Hacker News new | ask | show | jobs
by doctorpangloss 831 days ago
There are worse hills to die on than this. But the Python ecosystem is very slow. It's a cultural thing.

The biggest impact would be completely redoing package discovery. Not in some straightforward sense of "what if PyPi showed you a Performance Measurement?" No, that's symptomatic of the same problem: harebrained and simplistic stuff for the masses.

But who's going to get rid of PyPi? Conda tried and it sucks, it doesn't change anything fundamental, they're too small and poor to matter.

Meta should run its own package index and focus on setuptools. This is a decision PyTorch has already taken, maybe the most exciting package in Python today, and for all the headaches that decision causes, look: torch "won," it is high performance Python with a vibrant high performance ecosystem.
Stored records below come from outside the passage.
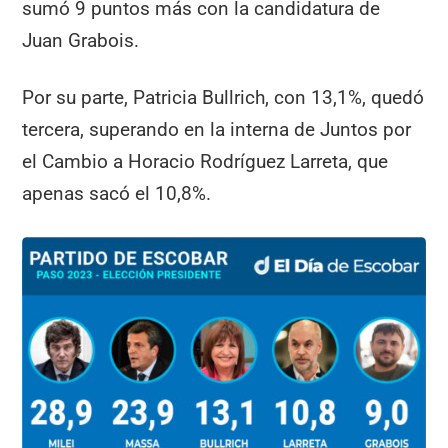
sumó 9 puntos más con la candidatura de
Juan Grabois.
Por su parte, Patricia Bullrich, con 13,1%, quedó
tercera, superando en la interna de Juntos por
el Cambio a Horacio Rodríguez Larreta, que
apenas sacó el 10,8%.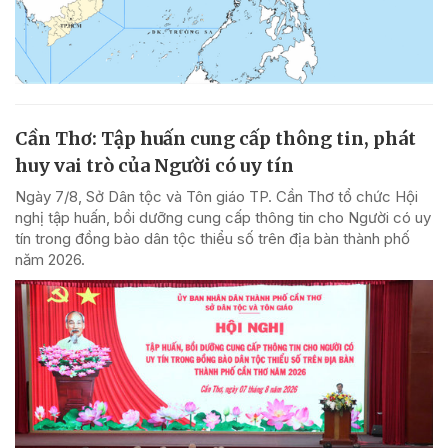
Cần Thơ: Tập huấn cung cấp thông tin, phát
huy vai trò của Người có uy tín
Ngày 7/8, Sở Dân tộc và Tôn giáo TP. Cần Thơ tổ chức Hội
nghị tập huấn, bồi dưỡng cung cấp thông tin cho Người có uy
tín trong đồng bào dân tộc thiểu số trên địa bàn thành phố
năm 2026.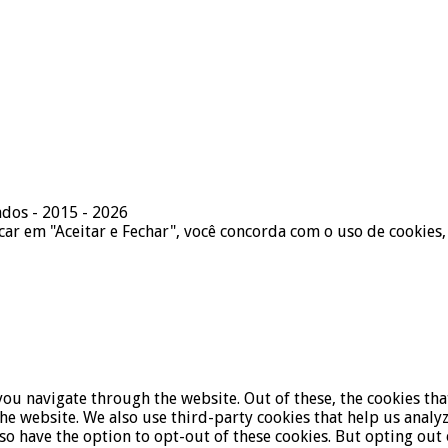
ados - 2015 - 2026
icar em "Aceitar e Fechar", você concorda com o uso de cookies,
ou navigate through the website. Out of these, the cookies tha
f the website. We also use third-party cookies that help us ana
lso have the option to opt-out of these cookies. But opting ou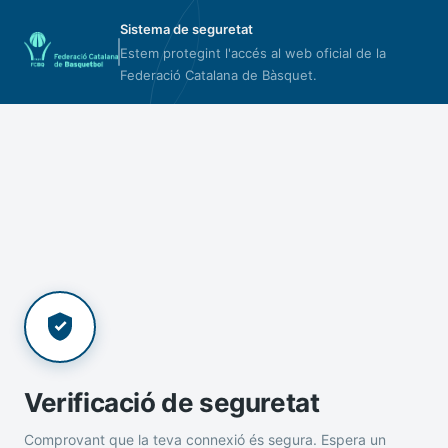
Sistema de seguretat
Estem protegint l'accés al web oficial de la
Federació Catalana de Bàsquet.
Verificació de seguretat
Comprovant que la teva connexió és segura. Espera un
These same problems exist in NPM too. It isn't an engineering or language problem. Poetry and Conda are not solutions, they're symptoms. There are already too many ideas. The ecosystem already has too much manic energy spread way too thinly.
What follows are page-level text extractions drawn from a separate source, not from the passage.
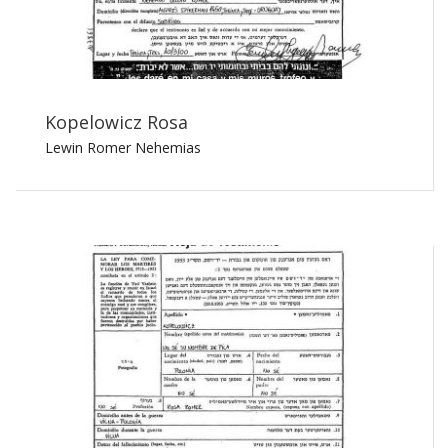
Kopelowicz Rosa
Lewin Romer Nehemias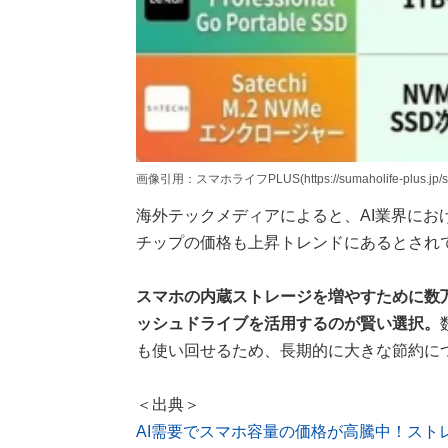
画像引用：スマホライフPLUS(https://sumaholife-plus.jp/sm
海外テックメディアによると、AI業界にお
チップの価格も上昇トレンドにあるとされ
スマホの内蔵ストレージを増やすために数万
ッシュドライブを活用するのが賢い選択。
も使い回せるため、長期的に大きな節約に
＜出典＞
AI需要でスマホ容量の価格が高騰中！スト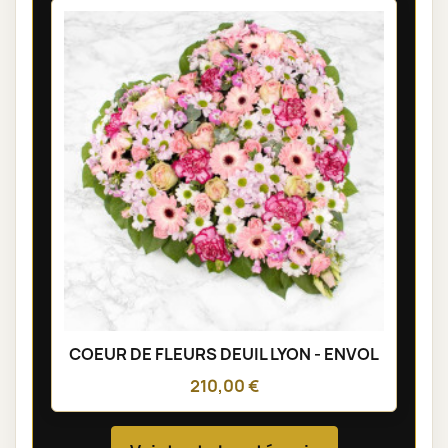
COEUR DE FLEURS DEUIL LYON - ENVOL
210,00 €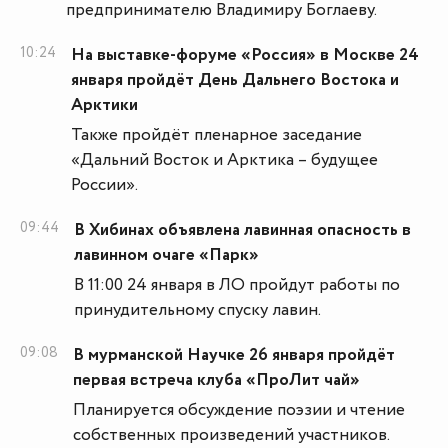
предпринимателю Владимиру Боглаеву.
10:24
На выставке-форуме «Россия» в Москве 24
января пройдёт День Дальнего Востока и
Арктики
Также пройдёт пленарное заседание
«Дальний Восток и Арктика – будущее
России».
09:44
В Хибинах объявлена лавинная опасность в
лавинном очаге «Парк»
В 11:00 24 января в ЛО пройдут работы по
принудительному спуску лавин.
09:08
В мурманской Научке 26 января пройдёт
первая встреча клуба «ПроЛит чай»
Планируется обсуждение поэзии и чтение
собственных произведений участников.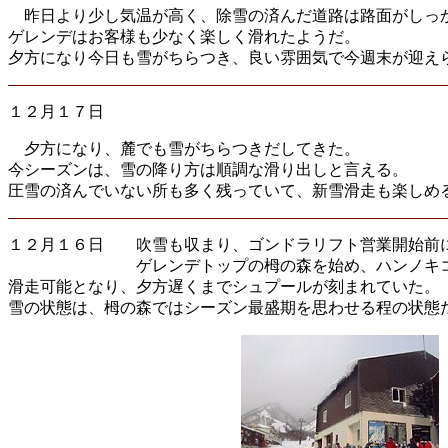
昨日より少し気温が高く、除雪の済んだ道路は路面がしっ
ゲレンデはお客様も少なく楽しく滑れたようだ。
夕方になり今日も雪がちらつき、良い雰囲気で今週末が迎え
１２月１７日
夕方になり、麓でも雪がちらつきだしてきた。
今シーズンは、雪の降り方は順調な滑り出しと言える。
圧雪の済んでいない所も多く残っていて、新雪滑走も楽しめ
１２月１６日 吹雪も収まり、ゴンドラリフト営業開始前
ゲレンデトップの栂の森を始め、ハンノキコース､
滑走可能となり、夕方遅くまでシュプールが刻まれていた。
雪の状態は、栂の森ではシーズン最盛期を思わせる程の状態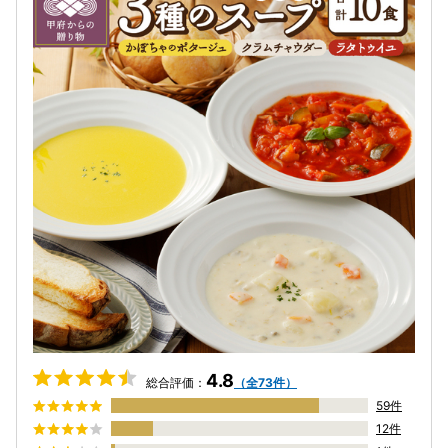
4.8
総合評価：
（全73件）
59件
12件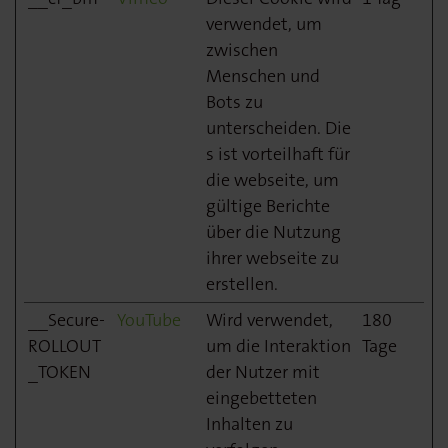
verwendet, um
zwischen
Menschen und
Bots zu
unterscheiden. Die
s ist vorteilhaft für
die webseite, um
gültige Berichte
über die Nutzung
ihrer webseite zu
erstellen.
__Secure-
YouTube
Wird verwendet,
180
ROLLOUT
um die Interaktion
Tage
_TOKEN
der Nutzer mit
eingebetteten
Inhalten zu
Golang has "fixed" this problem as well as it could for non-commercial communities.

1 comments

The "Python ecosystem" includes packages like numpy, pytorch & derivatives which are responsible for a large chunk of HPC and research computing nowadays.

Or did you mean to say the "Python language"?

> The "Python ecosystem" includes packages like numpy, pytorch & derivatives which are responsible for a large chunk of HPC and research computing nowadays.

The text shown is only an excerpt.